Wall Street Menguat Setelah Amerika Serikat Tahan Serangan ke Iran

Pasar saham di Wall Street menunjukkan penguatan setelah keputusan Amerika Serikat untuk menunda serangan militer ke Iran, meredakan ketegangan yang ada.

Eira Orelia

Penulis

24 March 2026
9 kali dibaca
Wall Street Menguat Setelah Amerika Serikat Tahan Serangan ke Iran

Pasar saham Wall Street mengalami penguatan signifikan pada penutupan perdagangan terakhir. Hal ini terjadi setelah pemerintah Amerika Serikat mengumumkan bahwa mereka akan menahan serangan militer ke Iran. Keputusan ini berhasil meredakan ketegangan yang meningkat di wilayah Timur Tengah dan memberikan dampak positif terhadap sentimen pasar.

Penguatan bursa saham ini dapat dilihat dari indeks Dow Jones Industrial Average yang naik 200 poin, sementara indeks S&P 500 dan Nasdaq juga mengalami kenaikan yang serupa. Analisis pasar menunjukkan bahwa investor menunjukkan optimisme setelah mendengar berita mengenai keputusan tersebut. “Pasar bereaksi secara positif terhadap pengumuman ini, karena mengurangi kemungkinan konflik berskala besar,” ungkap seorang analis pasar.

Situasi di Timur Tengah memang telah menjadi perhatian utama dalam beberapa waktu terakhir. Ketegangan meningkat setelah sejumlah insiden militer di wilayah tersebut. Namun, dengan penundaan serangan oleh AS, para pelaku pasar merasa lebih tenang, yang terlihat dari melonjaknya angka saham perusahaan-perusahaan besar. “Kami percaya bahwa penundaan ini akan membawa stabilitas, setidaknya untuk sementara waktu,” tutur seorang investor yang enggan disebut namanya.

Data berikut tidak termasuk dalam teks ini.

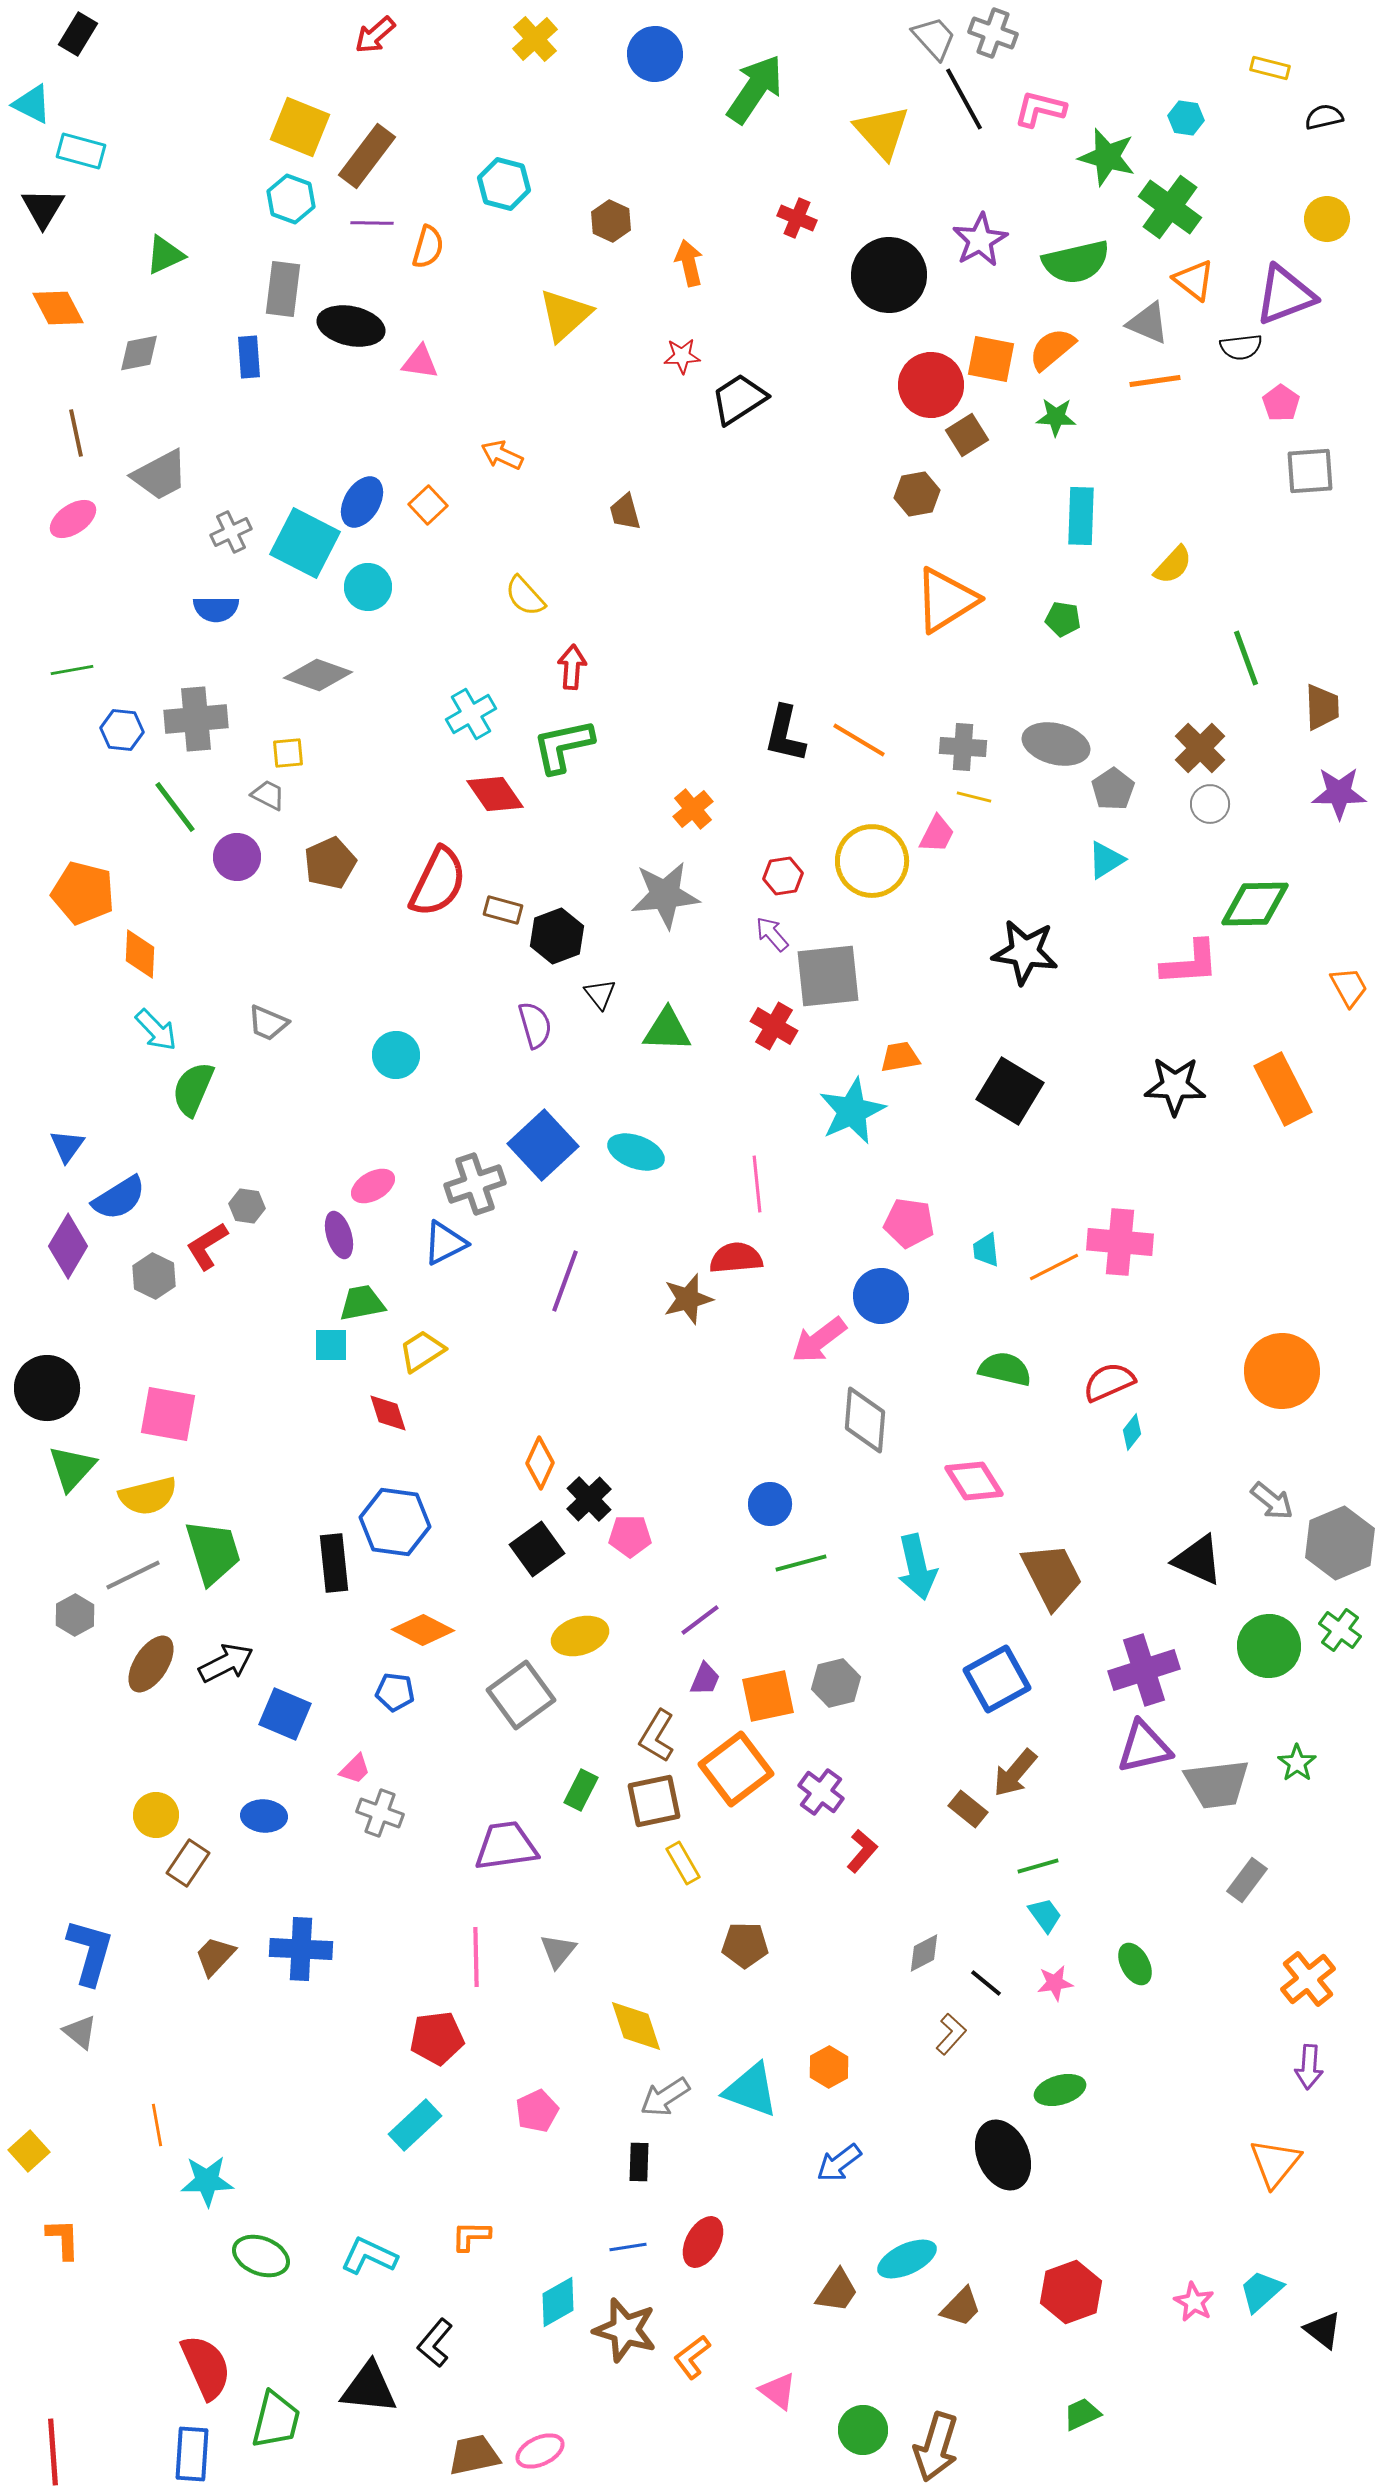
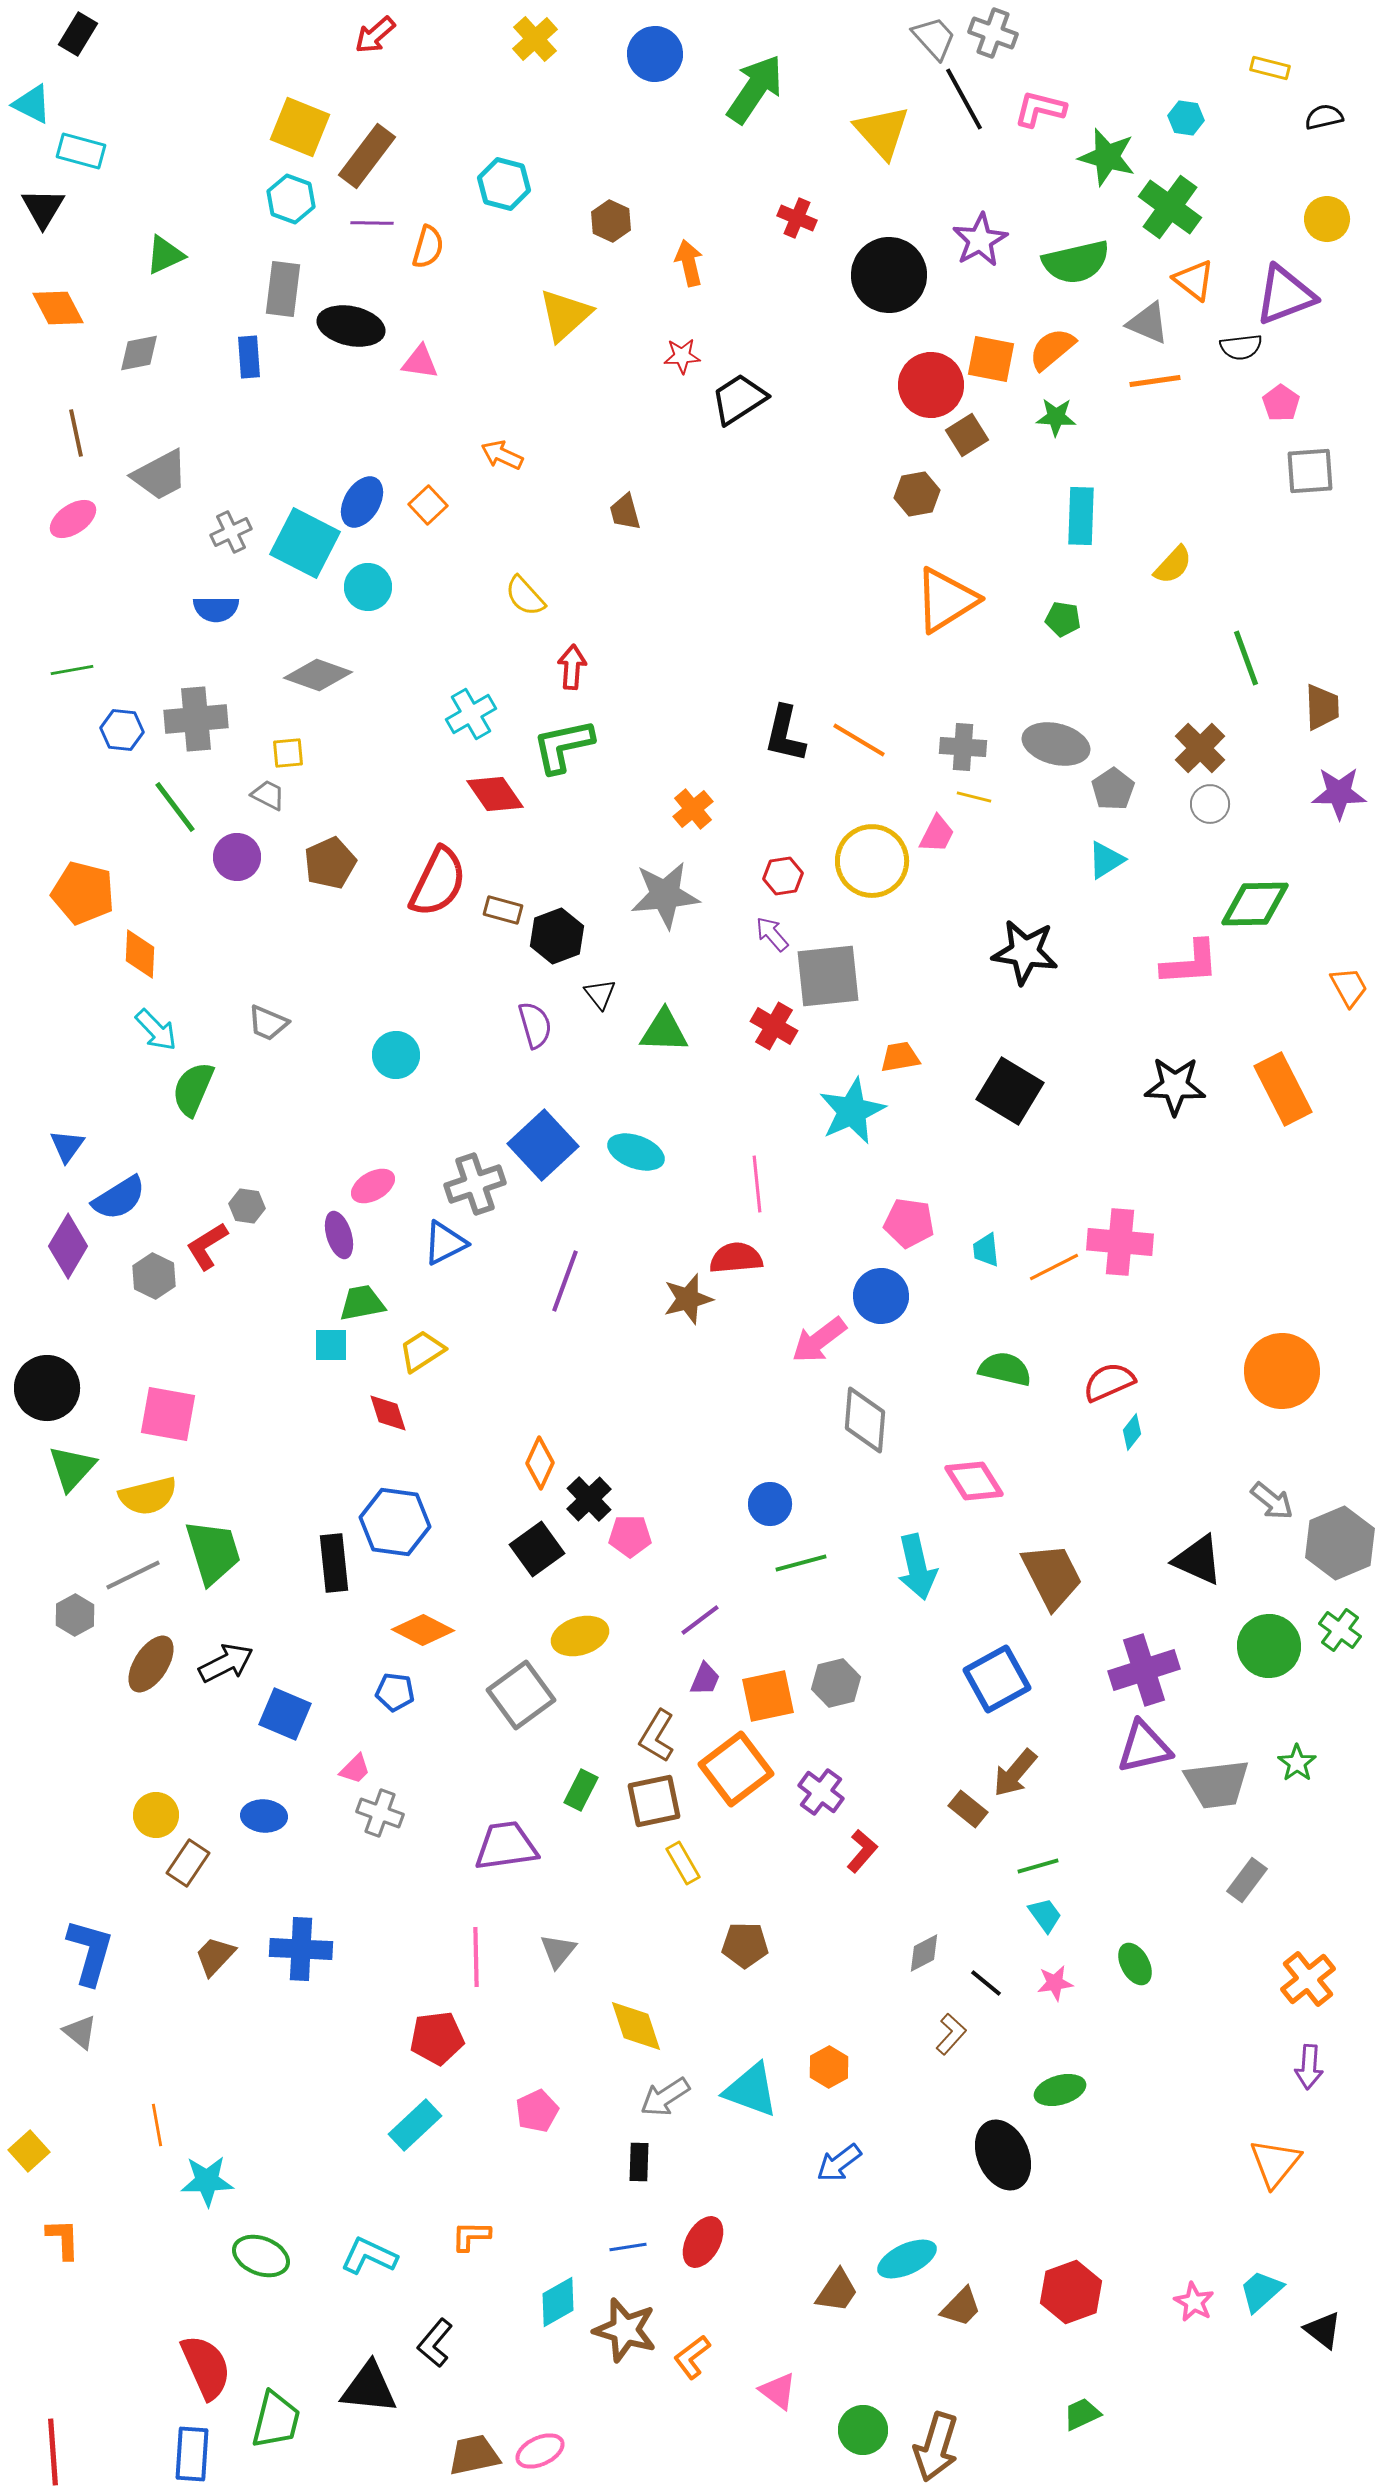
green triangle at (667, 1030): moved 3 px left, 1 px down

Tak hanya itu, keputusan pemerintah AS ini juga dipandang sebagai langkah diplomatis yang dapat membuka jalur komunikasi antara kedua negara. “Meskipun masalah ini belum sepenuhnya teratasi, ada harapan bahwa dialog dapat menjadi pilihan untuk menyelesaikan ketegangan,” jelas seorang sumber di Gedung Putih. Dengan demikian, banyak investor beralih kembali ke saham-saham yang sempat tertekan akibat kekhawatiran konflik.

Selain dampak positif terhadap indeks saham, sektor energi juga terpengaruh. Harga minyak mentah mengalami penurunan setelah pengumuman tersebut, yang menunjukkan bahwa pasar mulai merespons dengan optimisme. “Kami melihat adanya kemungkinan penurunan lebih lanjut dalam harga minyak jika ketegangan ini terus mereda,” ujar analis energi.

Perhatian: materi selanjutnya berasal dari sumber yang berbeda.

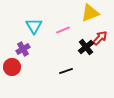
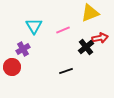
red arrow: rotated 35 degrees clockwise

Seiring berlanjutnya situasi ini, para pelaku pasar tetap waspada terhadap perkembangan selanjutnya di Timur Tengah. Meskipun saat ini ketegangan tampak mereda, banyak yang memperkirakan bahwa volatilitas pasar mungkin akan tetap berlanjut dalam beberapa waktu ke depan. “Kami akan terus memantau perkembangan dan siap untuk mengambil langkah cepat jika situasi berubah,” tambah seorang manajer investasi.

Secara keseluruhan, pengumuman penundaan serangan oleh Amerika Serikat memberikan angin segar bagi pasar keuangan, namun ketidakpastian di kawasan tetap menjadi faktor yang harus diperhatikan. Dengan adanya sinyal positif ini, investor diharapkan dapat mengambil keputusan berdasarkan analisis yang lebih komprehensif, mengingat situasi di lapangan bisa berubah dengan cepat.